Ottawa High School’s Chamber Choir will be among the state’s elite when it performs at the Kansas Music Educators Association state convention in February.
Ottawa was one of nine high school choirs selected to perform at this year’s convention, Feb. 22-24, at the Century II Convention Center and the Hyatt Regency Hotel in Wichita.
Lori Underwood, OHS vocal music teacher, said this was an outstanding achievement.
“It is a mountaintop experience for these high school kids,” Underwood said. “It is really neat.”
Ottawa is set to perform 4 p.m. Feb. 22, the first day of the convention. The other high school groups performing are Hays, Olathe East, Olathe South, Blue Valley North, Blue Valley Southwest, Blue Valley West, Shawnee Mission South and Topeka West.
Underwood submitted an audition of last year’s choir. She said a group cannot audition unless their director thinks like they are in position to compete.

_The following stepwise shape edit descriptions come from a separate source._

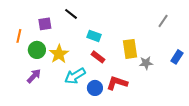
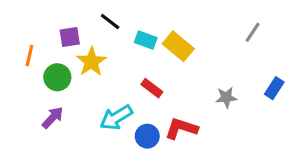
cyan rectangle: (94, 36) -> (146, 40), moved
yellow rectangle: (130, 49) -> (178, 46), moved, turned -42
yellow star: (59, 54) -> (91, 62), moved

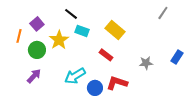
gray line: (253, 32) -> (163, 13), moved
purple square: (70, 37) -> (37, 24), moved, turned -32
cyan rectangle: (146, 40) -> (82, 31), moved
red rectangle: (152, 88) -> (106, 55), moved

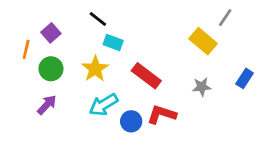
yellow rectangle: (115, 30) -> (203, 41), moved
yellow star: (59, 40) -> (95, 69), moved
red rectangle: (106, 55) -> (146, 76), size x1.5

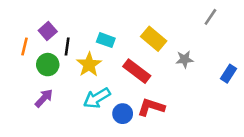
black line: (98, 19) -> (67, 46), moved, turned 60
yellow rectangle: (203, 41) -> (154, 39), moved
gray star: (202, 87) -> (185, 59), moved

“It is something I have been watching the past couple of years and talked about it in the past,” Underwood said. “This past year, I had several college professors and colleagues that said ‘that group is singing collegiate level music and doing all these things wonderfully, you should submit them.’ I decided to audition them. The actual group that did the audition was our previous year. It is up to the next year’s students to live up to that. I was lucky the majority of our group did return. This is the biggest honor you will have while you are in the high school choral music department. Not only to be selected to it, we are the smallest school being represented in the choirs that are singing.”
Underwood found out in early August Ottawa was chosen to sing at the convention. The group of 19 singers have been practicing since the first of the school year. Underwood said the group will perform six songs.

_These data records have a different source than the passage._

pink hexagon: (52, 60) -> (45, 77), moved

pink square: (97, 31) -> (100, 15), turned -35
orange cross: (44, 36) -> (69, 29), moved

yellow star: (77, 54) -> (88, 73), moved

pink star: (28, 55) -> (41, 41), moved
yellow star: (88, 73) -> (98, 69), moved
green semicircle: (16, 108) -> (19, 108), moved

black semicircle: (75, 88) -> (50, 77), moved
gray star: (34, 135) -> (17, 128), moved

“We are fine turning and doing all the detail work,” Underwood said. “These numbers I chose are pretty tough pieces. They are upper high school and collegiate level songs. We are doing a couple in Latin. We have a nice mix of different songs that tell stories. That is what we named our program “every song tells a story.”
Underwood said it has been neat to watch this group grow together. She said some filled in the voids left by last year’s graduation and others have stepped into leadership roles.

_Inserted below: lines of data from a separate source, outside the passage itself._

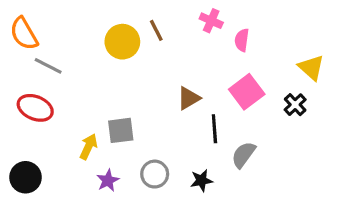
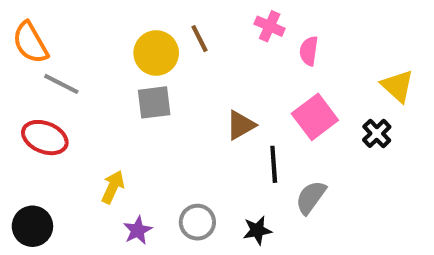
gray square: (121, 130) -> (154, 102), moved

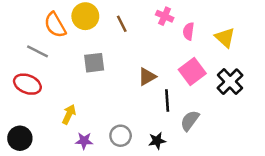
orange semicircle: (30, 43) -> (55, 25), moved
yellow circle: (156, 53) -> (85, 16), moved
yellow triangle: (397, 86) -> (225, 38), moved
black cross: (377, 133) -> (230, 82), size x1.5
purple star: (138, 230) -> (84, 141), turned 30

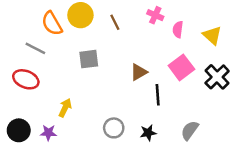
gray semicircle: (190, 121) -> (190, 130), moved
purple star: (84, 141) -> (48, 133), moved

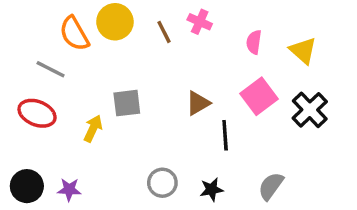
pink cross: (155, 15) -> (200, 22), moved
gray square: (89, 59) -> (127, 103), moved
yellow arrow: (65, 108) -> (93, 128), moved

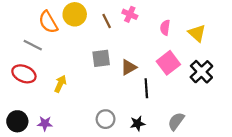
gray square: (127, 103) -> (101, 58), moved

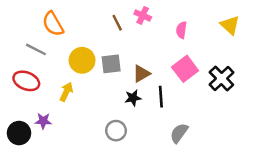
yellow circle: (75, 14) -> (82, 60), moved
yellow triangle: (197, 33) -> (230, 25), moved
gray semicircle: (176, 121) -> (179, 133), moved
purple star: (45, 123) -> (43, 121), moved
black star: (137, 123) -> (133, 98), moved

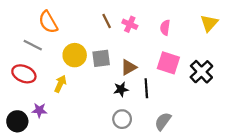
pink cross: (143, 15) -> (130, 24), moved
yellow triangle: (230, 25) -> (209, 23), turned 30
pink square: (185, 69) -> (168, 63), turned -35
gray circle: (116, 131) -> (122, 119), moved

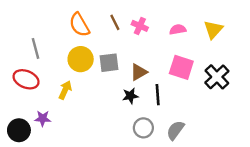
orange semicircle: (48, 22) -> (79, 25), moved
yellow triangle: (209, 23) -> (213, 29), moved
pink semicircle: (165, 28) -> (178, 29), turned 72
gray line: (33, 45) -> (36, 48), turned 48
gray circle: (122, 119) -> (143, 128), moved

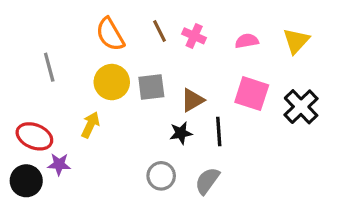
red ellipse: (26, 79) -> (34, 136), moved
gray circle: (143, 128) -> (161, 176), moved
gray semicircle: (175, 130) -> (207, 181), moved

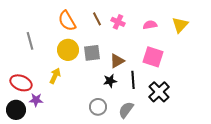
black cross: (301, 107) -> (159, 92), moved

“As a teacher, you try to groom them in that direction, but when you see them take off and do it on their own, that is such a huge reward for me,” Underwood said. “They have grown together as friends. They sing together and their hearts beat together. It is a really wonderful thing to watch.”
Underwood said the public can hear the same program they will sing in Wichita at its spring concert in March.
She said the students also will sing some of the same songs during the state music festival in April.
The convention will be three days of clinics, workshops and other sessions for music educators, Underwood said. World-renowned clinicians are brought in to lead these sessions, and teachers and professors are also invited to submit topics for sessions.
On the final day of convention, students who have made the all-state honor choir, concert bands, jazz band or orchestra and who have been rehearsing over the three days with the “best of the best” from Kansas will present their concerts, Underwood said.